» **Work order**: Pictures are not part of the copy. Set down exactly the lines from the one containing "resources and support." through the last line of the material below.

========================

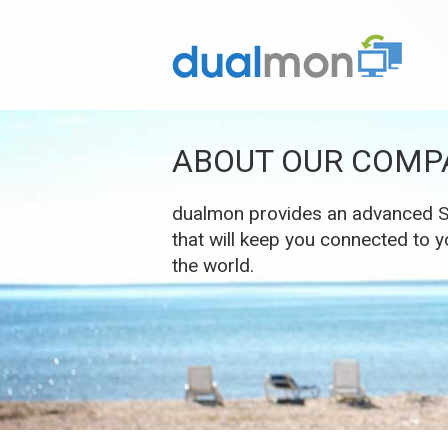
ABOUT OUR COMP
dualmon provides an advanced So
that will keep you connected to
the world.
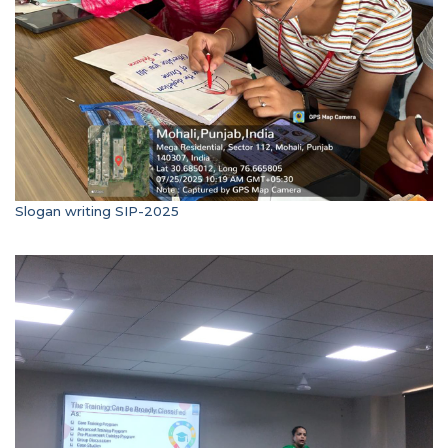
Slogan writing SIP-2025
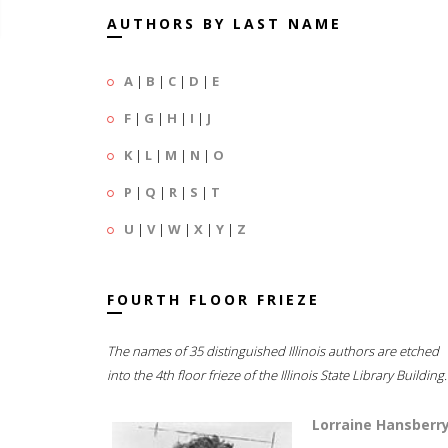
AUTHORS BY LAST NAME
A
|
B
|
C
|
D
|
E
F
|
G
|
H
|
I
|
J
K
|
L
|
M
|
N
|
O
P
|
Q
|
R
|
S
|
T
U
|
V
|
W
|
X
|
Y
|
Z
FOURTH FLOOR FRIEZE
The names of 35 distinguished Illinois authors are etched
into the 4th floor frieze of the Illinois State Library Building.
Lorraine Hansberr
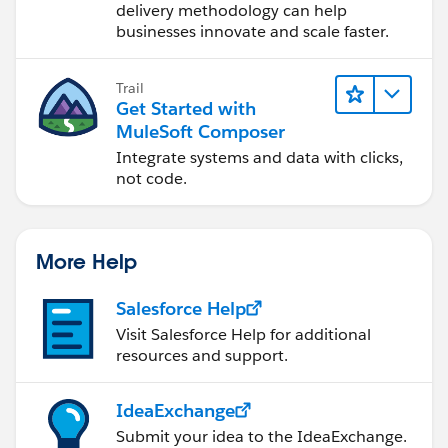
delivery methodology can help
businesses innovate and scale faster.
Trail
Get Started with
MuleSoft Composer
Integrate systems and data with clicks,
not code.
More Help
Salesforce Help
Visit Salesforce Help for additional
resources and support.
IdeaExchange
Submit your idea to the IdeaExchange.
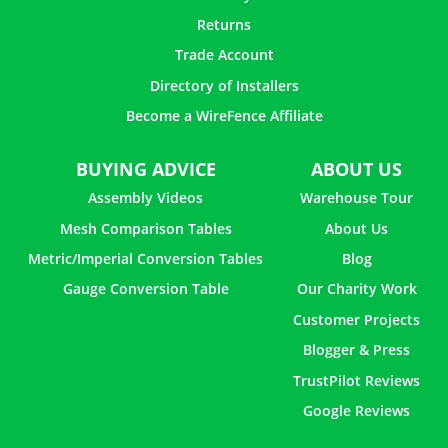
Returns
Trade Account
Directory of Installers
Become a WireFence Affiliate
BUYING ADVICE
ABOUT US
Assembly Videos
Warehouse Tour
Mesh Comparison Tables
About Us
Metric/Imperial Conversion Tables
Blog
Gauge Conversion Table
Our Charity Work
Customer Projects
Blogger & Press
TrustPilot Reviews
Google Reviews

========================

» **Expected answer**:
resources and support.
IdeaExchange
Submit your idea to the IdeaExchange.
Returns
Trade Account
Directory of Installers
Become a WireFence Affiliate
BUYING ADVICE
ABOUT US
Assembly Videos
Warehouse Tour
Mesh Comparison Tables
About Us
Metric/Imperial Conversion Tables
Blog
Gauge Conversion Table
Our Charity Work
Customer Projects
Blogger & Press
TrustPilot Reviews
Google Reviews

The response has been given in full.